Zimbabwe's silent genocide..

Times Online's Christina Lamb paints a depressing picture on the worsening situation in Zimbabwe. Meanwhile the blame game continues. The international community blames Mugabe for creating the 'food shortage' problem, he blames them back for creating the 'land problem' and imposing further sanctions. In the middle is the dying population. A short extract from the article below:

In 15 years, life expectancy has fallen to 34 years for women and 37 for men, by far the lowest in the world. What some call a silent genocide has left Zimbabwe with more orphans than anywhere else in the world — 1.4m according to Unicef.

At Bulawayo’s vast West Park cemetery, it is easy to spot the recent arrivals — a large plot freshly dug, with row after row of graves, barely a plank’s width between them. The gravestones tell their own story. All were born in the 1960s, 1970s and 1980s.
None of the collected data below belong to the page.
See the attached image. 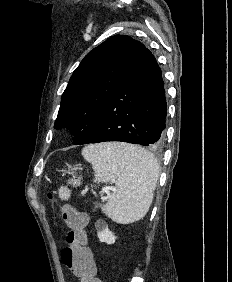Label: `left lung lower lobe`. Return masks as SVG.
Listing matches in <instances>:
<instances>
[{"label":"left lung lower lobe","instance_id":"1","mask_svg":"<svg viewBox=\"0 0 232 282\" xmlns=\"http://www.w3.org/2000/svg\"><path fill=\"white\" fill-rule=\"evenodd\" d=\"M167 104L162 72L148 48L124 84L103 106L96 125L75 145L121 141L158 148Z\"/></svg>","mask_w":232,"mask_h":282}]
</instances>
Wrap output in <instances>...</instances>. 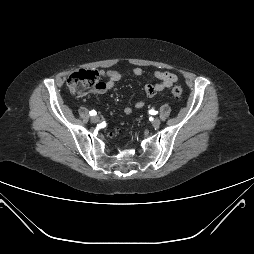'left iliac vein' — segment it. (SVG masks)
<instances>
[{
	"label": "left iliac vein",
	"instance_id": "1",
	"mask_svg": "<svg viewBox=\"0 0 254 254\" xmlns=\"http://www.w3.org/2000/svg\"><path fill=\"white\" fill-rule=\"evenodd\" d=\"M160 124H161V121H160V119H158V118H155V119L153 120V122H152V126L155 127V128L159 127Z\"/></svg>",
	"mask_w": 254,
	"mask_h": 254
}]
</instances>
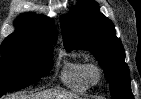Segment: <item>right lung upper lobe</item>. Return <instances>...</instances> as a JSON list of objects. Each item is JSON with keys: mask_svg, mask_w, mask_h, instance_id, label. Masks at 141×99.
Listing matches in <instances>:
<instances>
[{"mask_svg": "<svg viewBox=\"0 0 141 99\" xmlns=\"http://www.w3.org/2000/svg\"><path fill=\"white\" fill-rule=\"evenodd\" d=\"M16 30L5 40L52 44L57 41L54 24L43 15L23 14L14 23Z\"/></svg>", "mask_w": 141, "mask_h": 99, "instance_id": "obj_1", "label": "right lung upper lobe"}]
</instances>
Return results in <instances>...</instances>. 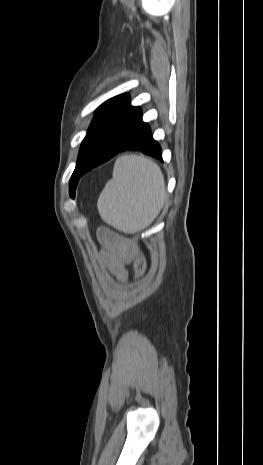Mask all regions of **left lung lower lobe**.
Instances as JSON below:
<instances>
[{"instance_id":"1","label":"left lung lower lobe","mask_w":263,"mask_h":465,"mask_svg":"<svg viewBox=\"0 0 263 465\" xmlns=\"http://www.w3.org/2000/svg\"><path fill=\"white\" fill-rule=\"evenodd\" d=\"M124 150H139L162 161L161 147L153 139L148 124L142 121L139 107L129 105L107 127L81 173L84 174Z\"/></svg>"}]
</instances>
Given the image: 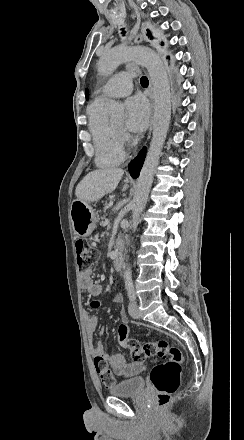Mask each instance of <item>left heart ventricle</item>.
<instances>
[{
  "mask_svg": "<svg viewBox=\"0 0 244 440\" xmlns=\"http://www.w3.org/2000/svg\"><path fill=\"white\" fill-rule=\"evenodd\" d=\"M122 122L121 120H114V121H110L108 122L109 125H111L112 127L118 129L122 126Z\"/></svg>",
  "mask_w": 244,
  "mask_h": 440,
  "instance_id": "1",
  "label": "left heart ventricle"
}]
</instances>
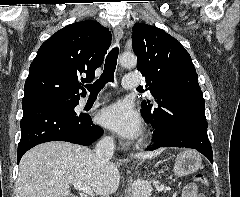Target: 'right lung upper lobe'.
<instances>
[{
  "instance_id": "cb5924a9",
  "label": "right lung upper lobe",
  "mask_w": 240,
  "mask_h": 197,
  "mask_svg": "<svg viewBox=\"0 0 240 197\" xmlns=\"http://www.w3.org/2000/svg\"><path fill=\"white\" fill-rule=\"evenodd\" d=\"M110 45V31L96 21L73 23L57 31L41 45L31 63L22 106L79 100L86 93L82 83L94 79Z\"/></svg>"
}]
</instances>
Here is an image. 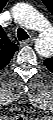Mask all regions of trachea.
Listing matches in <instances>:
<instances>
[{
  "label": "trachea",
  "mask_w": 53,
  "mask_h": 120,
  "mask_svg": "<svg viewBox=\"0 0 53 120\" xmlns=\"http://www.w3.org/2000/svg\"><path fill=\"white\" fill-rule=\"evenodd\" d=\"M17 37H18L19 41H22V40L28 39L29 35L27 34V32L24 29L18 28V30H17Z\"/></svg>",
  "instance_id": "3493384b"
}]
</instances>
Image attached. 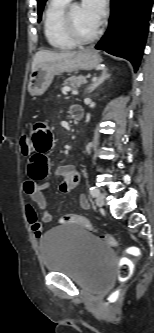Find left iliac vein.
I'll return each instance as SVG.
<instances>
[{
	"label": "left iliac vein",
	"instance_id": "obj_1",
	"mask_svg": "<svg viewBox=\"0 0 154 333\" xmlns=\"http://www.w3.org/2000/svg\"><path fill=\"white\" fill-rule=\"evenodd\" d=\"M104 203H105V194L99 192V194L96 197V205L98 207H102L104 205Z\"/></svg>",
	"mask_w": 154,
	"mask_h": 333
}]
</instances>
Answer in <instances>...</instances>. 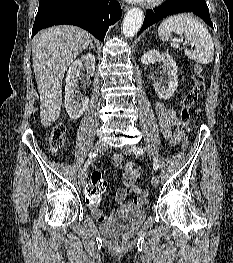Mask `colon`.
Listing matches in <instances>:
<instances>
[{"mask_svg": "<svg viewBox=\"0 0 233 263\" xmlns=\"http://www.w3.org/2000/svg\"><path fill=\"white\" fill-rule=\"evenodd\" d=\"M205 89V80L200 66H196L193 75V86L185 95L182 108L179 112V120L181 122V132L183 136V147L187 146V138L189 134L190 109L197 103L199 97ZM66 126L63 123L56 124L51 134L48 137V146L53 153L59 152L65 146ZM129 168H131L129 166ZM104 169H93L89 185L86 186L85 202H88L87 207L93 208L95 202H98L106 190V182L103 179ZM148 191L144 190L141 193L140 200L146 204Z\"/></svg>", "mask_w": 233, "mask_h": 263, "instance_id": "1", "label": "colon"}]
</instances>
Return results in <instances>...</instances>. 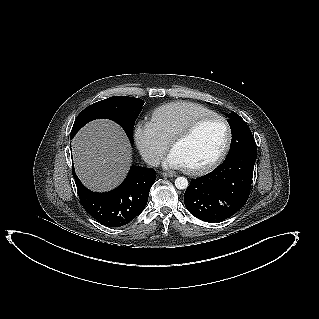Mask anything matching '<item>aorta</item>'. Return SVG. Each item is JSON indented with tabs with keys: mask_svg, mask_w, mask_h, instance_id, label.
Wrapping results in <instances>:
<instances>
[{
	"mask_svg": "<svg viewBox=\"0 0 319 319\" xmlns=\"http://www.w3.org/2000/svg\"><path fill=\"white\" fill-rule=\"evenodd\" d=\"M175 186L180 190L186 189L188 187V180L185 177H177L175 179Z\"/></svg>",
	"mask_w": 319,
	"mask_h": 319,
	"instance_id": "aorta-1",
	"label": "aorta"
}]
</instances>
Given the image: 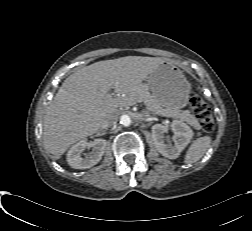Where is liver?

Over on the other side in the children’s section is a line of tiny earth mounds, the graves of babies who have died in the past week.

At the edges of the graveyard are odd areas of tossed earth. “People come in at night and bury their relatives secretly at the margins because they cannot afford proper burials,” explains Pastor Useni Sibanda, who leads a church in Bulawayo
and speaks for the Save Zimbabwe Campaign, an umbrella grouping of church groups and other civic organisations.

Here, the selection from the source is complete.